La lampe est placée dans un tube de quartz afin de l’isoler électriquement de l’eau et de garantir également une température de travail idéale. Les UV (UVC à 254 nanomètres) inactivent ou détruisent les pathogènes sans modifier les caractéristiques de l’eau et sans produirent de sous-produits toxiques. Les rayons ultraviolets sont donc des ondes électromagnétiques dont le pouvoir germicide est puissant.

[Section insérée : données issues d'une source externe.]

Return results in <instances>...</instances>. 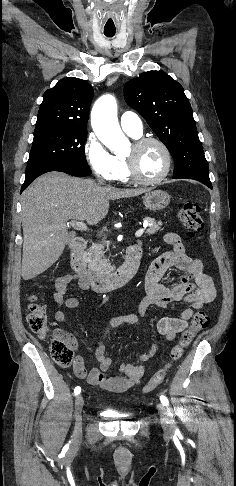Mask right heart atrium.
<instances>
[{
    "instance_id": "obj_1",
    "label": "right heart atrium",
    "mask_w": 236,
    "mask_h": 486,
    "mask_svg": "<svg viewBox=\"0 0 236 486\" xmlns=\"http://www.w3.org/2000/svg\"><path fill=\"white\" fill-rule=\"evenodd\" d=\"M85 158L94 173L107 181H115L118 175V163L94 133H90L84 143Z\"/></svg>"
}]
</instances>
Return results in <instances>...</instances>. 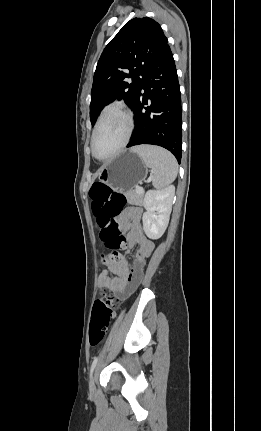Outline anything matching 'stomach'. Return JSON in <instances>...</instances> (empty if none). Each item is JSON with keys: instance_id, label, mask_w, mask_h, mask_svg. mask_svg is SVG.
<instances>
[{"instance_id": "1", "label": "stomach", "mask_w": 261, "mask_h": 431, "mask_svg": "<svg viewBox=\"0 0 261 431\" xmlns=\"http://www.w3.org/2000/svg\"><path fill=\"white\" fill-rule=\"evenodd\" d=\"M146 176L147 166L132 149L117 154L100 169L98 174L102 183L121 192L132 190Z\"/></svg>"}]
</instances>
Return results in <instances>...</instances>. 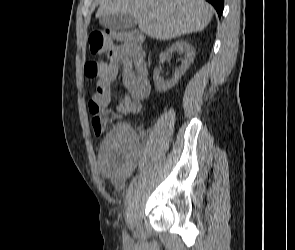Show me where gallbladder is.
I'll return each mask as SVG.
<instances>
[{
	"label": "gallbladder",
	"mask_w": 295,
	"mask_h": 250,
	"mask_svg": "<svg viewBox=\"0 0 295 250\" xmlns=\"http://www.w3.org/2000/svg\"><path fill=\"white\" fill-rule=\"evenodd\" d=\"M100 25L110 30H125L136 25L135 19L128 14H114L102 17Z\"/></svg>",
	"instance_id": "gallbladder-1"
}]
</instances>
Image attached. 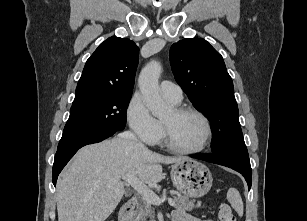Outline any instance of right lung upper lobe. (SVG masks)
Segmentation results:
<instances>
[{
  "mask_svg": "<svg viewBox=\"0 0 307 221\" xmlns=\"http://www.w3.org/2000/svg\"><path fill=\"white\" fill-rule=\"evenodd\" d=\"M139 48L127 39L110 37L87 60L74 102L110 93H132Z\"/></svg>",
  "mask_w": 307,
  "mask_h": 221,
  "instance_id": "cb5924a9",
  "label": "right lung upper lobe"
}]
</instances>
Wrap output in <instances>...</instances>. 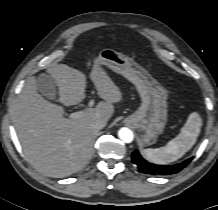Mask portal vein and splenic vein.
Masks as SVG:
<instances>
[{
	"instance_id": "obj_1",
	"label": "portal vein and splenic vein",
	"mask_w": 218,
	"mask_h": 210,
	"mask_svg": "<svg viewBox=\"0 0 218 210\" xmlns=\"http://www.w3.org/2000/svg\"><path fill=\"white\" fill-rule=\"evenodd\" d=\"M93 104H94V101L91 100V101L89 102V106L91 107V106H93ZM83 114H84V110H80V111H78V112L71 113V114H70V118H73V119L79 118V117H81Z\"/></svg>"
}]
</instances>
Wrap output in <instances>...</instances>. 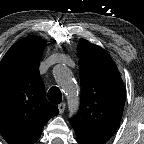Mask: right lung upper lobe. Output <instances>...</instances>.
I'll use <instances>...</instances> for the list:
<instances>
[{
    "instance_id": "right-lung-upper-lobe-1",
    "label": "right lung upper lobe",
    "mask_w": 144,
    "mask_h": 144,
    "mask_svg": "<svg viewBox=\"0 0 144 144\" xmlns=\"http://www.w3.org/2000/svg\"><path fill=\"white\" fill-rule=\"evenodd\" d=\"M46 41L28 36L0 62V134L8 144H33L47 121L59 113L45 97L39 61Z\"/></svg>"
}]
</instances>
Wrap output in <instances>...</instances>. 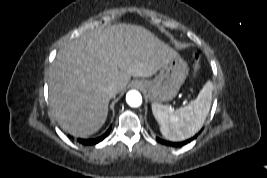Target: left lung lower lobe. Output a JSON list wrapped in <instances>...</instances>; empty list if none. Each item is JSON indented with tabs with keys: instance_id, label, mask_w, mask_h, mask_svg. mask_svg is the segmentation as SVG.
<instances>
[{
	"instance_id": "0a47b994",
	"label": "left lung lower lobe",
	"mask_w": 267,
	"mask_h": 178,
	"mask_svg": "<svg viewBox=\"0 0 267 178\" xmlns=\"http://www.w3.org/2000/svg\"><path fill=\"white\" fill-rule=\"evenodd\" d=\"M197 137V135H195L193 138H191V139H188V140H186V141H183V142H177V143H174V142H168V141H165V140H162V139H160V138H157V141L158 142H160V143H162V144H165V145H170V146H182V145H184V144H187L188 142H190L192 139H194V138H196Z\"/></svg>"
}]
</instances>
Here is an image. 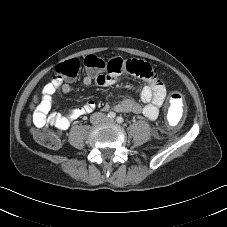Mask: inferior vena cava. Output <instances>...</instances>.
I'll return each instance as SVG.
<instances>
[{
    "mask_svg": "<svg viewBox=\"0 0 227 227\" xmlns=\"http://www.w3.org/2000/svg\"><path fill=\"white\" fill-rule=\"evenodd\" d=\"M98 116H101V117H102V116H103V114H101V113H97V114H95V115H94V117H98Z\"/></svg>",
    "mask_w": 227,
    "mask_h": 227,
    "instance_id": "602c4592",
    "label": "inferior vena cava"
}]
</instances>
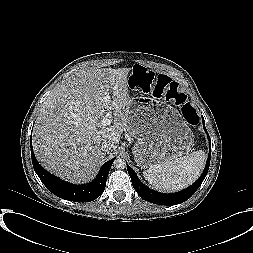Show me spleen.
<instances>
[{"label":"spleen","instance_id":"3e777b00","mask_svg":"<svg viewBox=\"0 0 253 253\" xmlns=\"http://www.w3.org/2000/svg\"><path fill=\"white\" fill-rule=\"evenodd\" d=\"M205 162L206 154L199 150L150 166L143 171V176L156 190L178 191L186 188L199 177Z\"/></svg>","mask_w":253,"mask_h":253}]
</instances>
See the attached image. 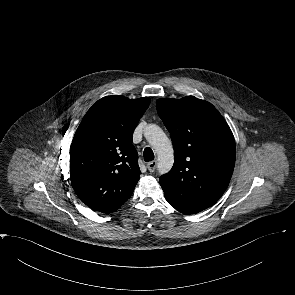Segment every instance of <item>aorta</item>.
Masks as SVG:
<instances>
[{
    "label": "aorta",
    "instance_id": "762f6f07",
    "mask_svg": "<svg viewBox=\"0 0 295 295\" xmlns=\"http://www.w3.org/2000/svg\"><path fill=\"white\" fill-rule=\"evenodd\" d=\"M144 136L157 153L159 173L165 174L170 171L174 163V154L167 135L158 125L149 124L144 129Z\"/></svg>",
    "mask_w": 295,
    "mask_h": 295
}]
</instances>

Les désinfectants souvent utilisés comme le chlore engendrent des sous-produits comme les chloramines. Celles-ci sont responsables des yeux rouges des baigneurs, de l’odeur ou d’irritations. Un traitement par UV permet de réduire considérablement la consommation de chlore et par conséquent de production de chloramines. De plus, les UV détruisent directement une partie de ces chloramines. Tout comme l’ozone, le traitement aux UV n’est pas rémanent et l’utilisation exclusive de cette technique est à exclure.

L’efficacité de ces stérilisateurs varient en fonction de plusieurs paramètres de l’eau : turbidité, alcalinité, matières en suspension, ions dissous (fer, manganèse…) Les appareils sophistiqués comportent une cellule de rayonnement UVC qui mesure en permanence l’intensité du rayonnement de la lampe.
Ce dispositif permet d’indiquer l’état de vieillissement de la lampe, l’encrassement du tube de quartz ou la turbidité de l’eau à traiter : une alarme est déclenchée lorsque la transmission du rayonnement est insuffisant.

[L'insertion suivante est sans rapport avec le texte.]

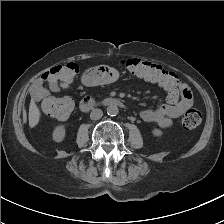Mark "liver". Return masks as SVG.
I'll return each mask as SVG.
<instances>
[{"mask_svg": "<svg viewBox=\"0 0 224 224\" xmlns=\"http://www.w3.org/2000/svg\"><path fill=\"white\" fill-rule=\"evenodd\" d=\"M41 117H42V113L40 109L38 108L35 99L31 95L29 111H28L29 127L35 128L39 124Z\"/></svg>", "mask_w": 224, "mask_h": 224, "instance_id": "6515ba94", "label": "liver"}]
</instances>
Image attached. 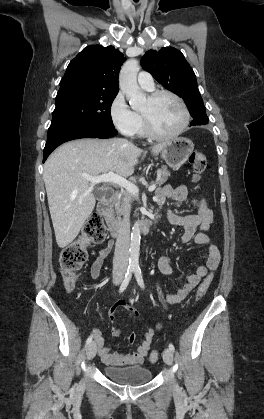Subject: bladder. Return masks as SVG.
I'll list each match as a JSON object with an SVG mask.
<instances>
[{"mask_svg":"<svg viewBox=\"0 0 264 419\" xmlns=\"http://www.w3.org/2000/svg\"><path fill=\"white\" fill-rule=\"evenodd\" d=\"M103 372L108 379L120 385H142L152 378L151 370L143 366H105Z\"/></svg>","mask_w":264,"mask_h":419,"instance_id":"obj_1","label":"bladder"}]
</instances>
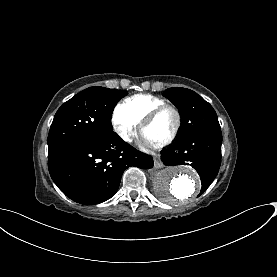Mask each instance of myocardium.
<instances>
[{"label":"myocardium","mask_w":277,"mask_h":277,"mask_svg":"<svg viewBox=\"0 0 277 277\" xmlns=\"http://www.w3.org/2000/svg\"><path fill=\"white\" fill-rule=\"evenodd\" d=\"M167 109H171L174 111V113L176 115V123H175L174 129L171 132V134L162 142L155 144L156 147H163V146L170 144L178 135L179 130L181 128V124H182V115H181L180 110L176 106H174L170 103L162 104V105L157 106V107L153 108L152 110H150L140 125V132L143 133L144 130L149 125H151L163 111H165Z\"/></svg>","instance_id":"f54148a6"}]
</instances>
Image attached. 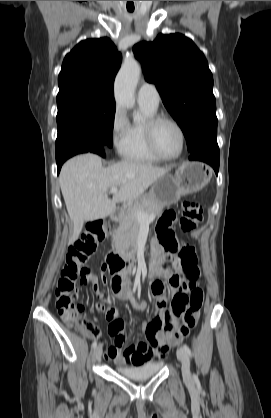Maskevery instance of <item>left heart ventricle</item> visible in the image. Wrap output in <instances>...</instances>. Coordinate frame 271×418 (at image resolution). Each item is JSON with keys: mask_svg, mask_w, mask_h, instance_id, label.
<instances>
[{"mask_svg": "<svg viewBox=\"0 0 271 418\" xmlns=\"http://www.w3.org/2000/svg\"><path fill=\"white\" fill-rule=\"evenodd\" d=\"M156 143L164 155H176L181 145L179 132L172 124L161 123L156 131Z\"/></svg>", "mask_w": 271, "mask_h": 418, "instance_id": "b2bd125f", "label": "left heart ventricle"}]
</instances>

La quantité d’énergie UV est exprimée en milli Watt seconde par cm² (ou milli Joule par cm² voire Joule par m² pour les gros stérilisateurs de plusieurs KW). Selon la quantité d’énergie UV reçue, la cellule vivante (bactérie, parasite, champignon, virus, algue. etc.) sera soit stérilisée (incapable de se reproduire) soit détruite : dans ce cas, il s’agit d’un effet bactéricide que l’on obtient en ajustant correctement la dose d’irradiation en fonction du type de bactérie ou de virus.

Comme l’objectif du présent article est de présenter simplement les différents procédés de traitement de l’eau, je ne vais pas aborder ici les méthodes de calcul des doses d’irradiation : souvent, il suffit de consulter les documents techniques des appareils, pour connaître la référence de l’appareil qui conviendra à votre installation. Par contre en piscine naturelle, il serait prudent d’étudier sérieusement la question afin de réduire les risques d’une contamination.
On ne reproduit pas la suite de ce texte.